There are other textual errors or omissions which bear mentioning. Millerbirds and Nihoa Finches are labeled as occurring on Ni’ihau (which is misspelled Niihoa, a nonexistent location), instead of on Nihoa (what should be island #9 in his diagram). I’iwis are listed with a question mark on Kaua’i, a place where they are very much still in existence, simply in declining numbers. And there is no mention that Hawaiian Crows no longer exist in the wild, with the entire population currently living in captivity.
Moreover, the state of Hawaii’s honeycreepers is such that many of these birds warrant full species accounts to adequately describe their present status.
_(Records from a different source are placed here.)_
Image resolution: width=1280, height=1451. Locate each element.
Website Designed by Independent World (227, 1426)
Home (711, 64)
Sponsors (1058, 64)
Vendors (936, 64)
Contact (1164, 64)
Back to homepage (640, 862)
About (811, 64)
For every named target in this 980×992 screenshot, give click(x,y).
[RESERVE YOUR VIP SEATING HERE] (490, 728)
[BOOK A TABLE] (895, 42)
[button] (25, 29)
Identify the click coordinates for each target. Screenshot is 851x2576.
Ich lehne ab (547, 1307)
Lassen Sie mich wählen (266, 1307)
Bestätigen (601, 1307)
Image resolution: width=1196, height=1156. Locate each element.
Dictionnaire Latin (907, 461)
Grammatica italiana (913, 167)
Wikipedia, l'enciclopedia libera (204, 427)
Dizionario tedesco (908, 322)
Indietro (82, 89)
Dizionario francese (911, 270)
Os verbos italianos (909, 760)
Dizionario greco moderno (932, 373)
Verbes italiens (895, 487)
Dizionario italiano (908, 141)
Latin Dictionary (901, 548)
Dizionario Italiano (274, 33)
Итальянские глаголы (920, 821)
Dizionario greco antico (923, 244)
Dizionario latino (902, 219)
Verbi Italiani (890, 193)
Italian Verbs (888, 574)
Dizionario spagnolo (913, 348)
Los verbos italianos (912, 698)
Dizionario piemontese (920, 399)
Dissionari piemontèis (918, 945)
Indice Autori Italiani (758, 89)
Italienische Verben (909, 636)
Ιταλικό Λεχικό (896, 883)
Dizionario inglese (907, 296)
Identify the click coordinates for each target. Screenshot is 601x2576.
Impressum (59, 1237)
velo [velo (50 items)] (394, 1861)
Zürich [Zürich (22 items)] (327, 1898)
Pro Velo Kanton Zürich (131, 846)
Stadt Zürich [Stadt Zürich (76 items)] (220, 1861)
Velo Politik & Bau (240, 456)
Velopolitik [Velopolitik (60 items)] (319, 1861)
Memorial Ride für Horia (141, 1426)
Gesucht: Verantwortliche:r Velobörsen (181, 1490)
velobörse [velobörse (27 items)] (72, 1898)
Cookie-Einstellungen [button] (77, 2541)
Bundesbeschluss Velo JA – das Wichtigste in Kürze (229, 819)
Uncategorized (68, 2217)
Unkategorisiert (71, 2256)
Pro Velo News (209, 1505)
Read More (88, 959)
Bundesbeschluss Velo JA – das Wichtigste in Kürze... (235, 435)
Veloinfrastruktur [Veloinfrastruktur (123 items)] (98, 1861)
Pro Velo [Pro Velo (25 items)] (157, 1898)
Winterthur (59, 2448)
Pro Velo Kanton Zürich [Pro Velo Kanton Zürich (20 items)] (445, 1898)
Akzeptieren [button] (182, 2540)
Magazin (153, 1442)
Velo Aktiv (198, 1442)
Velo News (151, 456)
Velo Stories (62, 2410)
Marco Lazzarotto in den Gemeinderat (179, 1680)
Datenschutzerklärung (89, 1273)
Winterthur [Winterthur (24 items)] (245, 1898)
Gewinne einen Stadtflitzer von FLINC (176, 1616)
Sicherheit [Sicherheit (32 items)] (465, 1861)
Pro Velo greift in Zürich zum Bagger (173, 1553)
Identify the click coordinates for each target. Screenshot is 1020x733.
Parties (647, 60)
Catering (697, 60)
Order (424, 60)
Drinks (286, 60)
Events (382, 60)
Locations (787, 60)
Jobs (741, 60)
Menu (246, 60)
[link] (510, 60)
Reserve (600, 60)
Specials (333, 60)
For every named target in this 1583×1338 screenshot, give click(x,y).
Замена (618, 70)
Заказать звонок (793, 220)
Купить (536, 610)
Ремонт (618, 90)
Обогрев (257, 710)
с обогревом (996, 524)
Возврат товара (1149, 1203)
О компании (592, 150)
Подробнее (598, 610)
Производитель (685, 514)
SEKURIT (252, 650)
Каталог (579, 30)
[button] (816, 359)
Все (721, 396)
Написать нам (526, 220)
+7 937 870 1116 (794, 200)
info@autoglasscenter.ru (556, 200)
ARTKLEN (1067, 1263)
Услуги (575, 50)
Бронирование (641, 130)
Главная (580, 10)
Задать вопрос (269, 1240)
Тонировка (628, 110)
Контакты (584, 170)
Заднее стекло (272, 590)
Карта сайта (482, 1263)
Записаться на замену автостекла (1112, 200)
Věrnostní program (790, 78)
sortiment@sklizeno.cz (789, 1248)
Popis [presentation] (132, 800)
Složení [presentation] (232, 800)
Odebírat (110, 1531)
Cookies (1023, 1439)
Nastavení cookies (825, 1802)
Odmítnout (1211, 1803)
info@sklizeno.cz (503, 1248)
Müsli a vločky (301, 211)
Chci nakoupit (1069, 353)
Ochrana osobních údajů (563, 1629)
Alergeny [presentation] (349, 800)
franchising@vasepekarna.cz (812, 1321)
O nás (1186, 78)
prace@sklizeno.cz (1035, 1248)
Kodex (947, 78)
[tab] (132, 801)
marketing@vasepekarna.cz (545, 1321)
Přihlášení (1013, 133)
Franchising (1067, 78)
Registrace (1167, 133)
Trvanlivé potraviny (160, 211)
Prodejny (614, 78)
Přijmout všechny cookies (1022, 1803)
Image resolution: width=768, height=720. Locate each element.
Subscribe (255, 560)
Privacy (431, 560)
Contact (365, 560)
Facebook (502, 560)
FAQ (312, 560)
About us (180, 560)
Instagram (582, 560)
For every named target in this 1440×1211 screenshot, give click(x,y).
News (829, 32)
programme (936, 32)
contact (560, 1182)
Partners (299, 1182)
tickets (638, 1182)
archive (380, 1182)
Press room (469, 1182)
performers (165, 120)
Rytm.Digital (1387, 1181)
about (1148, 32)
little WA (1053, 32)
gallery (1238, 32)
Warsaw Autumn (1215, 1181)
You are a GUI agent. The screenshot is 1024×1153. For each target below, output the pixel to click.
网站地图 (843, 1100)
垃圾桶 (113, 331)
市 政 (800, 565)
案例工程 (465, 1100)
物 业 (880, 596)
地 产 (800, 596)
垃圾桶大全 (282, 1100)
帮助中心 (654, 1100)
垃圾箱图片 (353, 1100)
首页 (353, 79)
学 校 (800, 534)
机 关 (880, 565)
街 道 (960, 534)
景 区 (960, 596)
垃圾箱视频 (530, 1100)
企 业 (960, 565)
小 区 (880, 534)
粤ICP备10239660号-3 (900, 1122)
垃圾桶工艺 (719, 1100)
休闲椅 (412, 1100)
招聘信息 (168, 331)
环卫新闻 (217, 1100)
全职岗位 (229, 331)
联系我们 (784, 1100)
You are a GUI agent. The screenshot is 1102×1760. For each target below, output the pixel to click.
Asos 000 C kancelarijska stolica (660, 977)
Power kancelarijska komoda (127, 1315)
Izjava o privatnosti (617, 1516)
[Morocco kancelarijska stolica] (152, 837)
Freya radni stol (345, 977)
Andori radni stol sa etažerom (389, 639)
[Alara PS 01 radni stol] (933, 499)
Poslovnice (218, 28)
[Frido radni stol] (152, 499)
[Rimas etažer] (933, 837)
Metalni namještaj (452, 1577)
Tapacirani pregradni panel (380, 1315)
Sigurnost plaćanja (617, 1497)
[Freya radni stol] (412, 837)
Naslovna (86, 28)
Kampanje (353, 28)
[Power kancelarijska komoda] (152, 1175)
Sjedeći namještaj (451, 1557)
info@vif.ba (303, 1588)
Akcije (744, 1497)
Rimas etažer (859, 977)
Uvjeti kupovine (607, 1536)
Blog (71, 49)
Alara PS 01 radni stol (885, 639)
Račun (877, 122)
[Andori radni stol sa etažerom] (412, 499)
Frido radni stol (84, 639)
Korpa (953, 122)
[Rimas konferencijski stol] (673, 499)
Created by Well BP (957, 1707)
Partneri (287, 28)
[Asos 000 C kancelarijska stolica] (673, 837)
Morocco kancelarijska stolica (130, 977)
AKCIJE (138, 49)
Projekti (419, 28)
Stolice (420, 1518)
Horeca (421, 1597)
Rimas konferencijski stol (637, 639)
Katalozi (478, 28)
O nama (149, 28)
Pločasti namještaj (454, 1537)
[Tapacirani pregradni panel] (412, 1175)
Van Perlo includes numbers of species that haven’t been seen for years, with only a simple “?” beside their island home. This is not very helpful in the least and a serious shortcoming of this guide - its insufficient text. The status of a great many honeycreepers has changed noticeably since the mid-1980s, sadly for the worse, and these updates would be most useful in any contemporary text.
On the upside, van Perlo does include, with equal plated coverage, all of the vagrants for the region, which is commendable. If one wanted to know, for instance, where Falcated Teal (Midway), Common Nighthawk (French Frigate Shoals), and Eyebrowed Thrush (Midway) have shown up within Hawaii, that information is available to the reader, another great feature. Again, van Perlo goes out of his way to then map vagrant occurrences with different colors to denote the seasonality for such records, another useful tidbit. Furthermore, the guide can serve as a predictor for possible future vagrants, something a purely Hawaii guide would lack. By illustrating to the reader that American Golden-Plover has shown up in New Zealand, for example, it goes without saying that this would be a species to have on one’s radar elsewhere in Oceania. For all of this, I must applaud his efforts.
In conclusion, if I were to buy a single guide for Hawaii, it would still be Pratt et al.’s guide from 1987. The text from that outdated guide more than compensates for the fact that it is nearly 25 years old, although now desperately in need of reprint. Van Perlo’s guide, should it find a place on your bookshelf, would serve nicely as a supplementary guide to the region, presenting the full breadth of species in a single sweep. A primary source, however, it is not.
Cameron Rutt
Laysan, Hawaii
September 2011
Book Review: “Birds of Hawaii, New Zealand, and the Central and West Pacific,” by Ber van Perlo, Princeton University Press (2011). 256 pages. 95 color plates. 787 species.
Disclaimer: Princeton University kindly provided a copy of this guide for the review.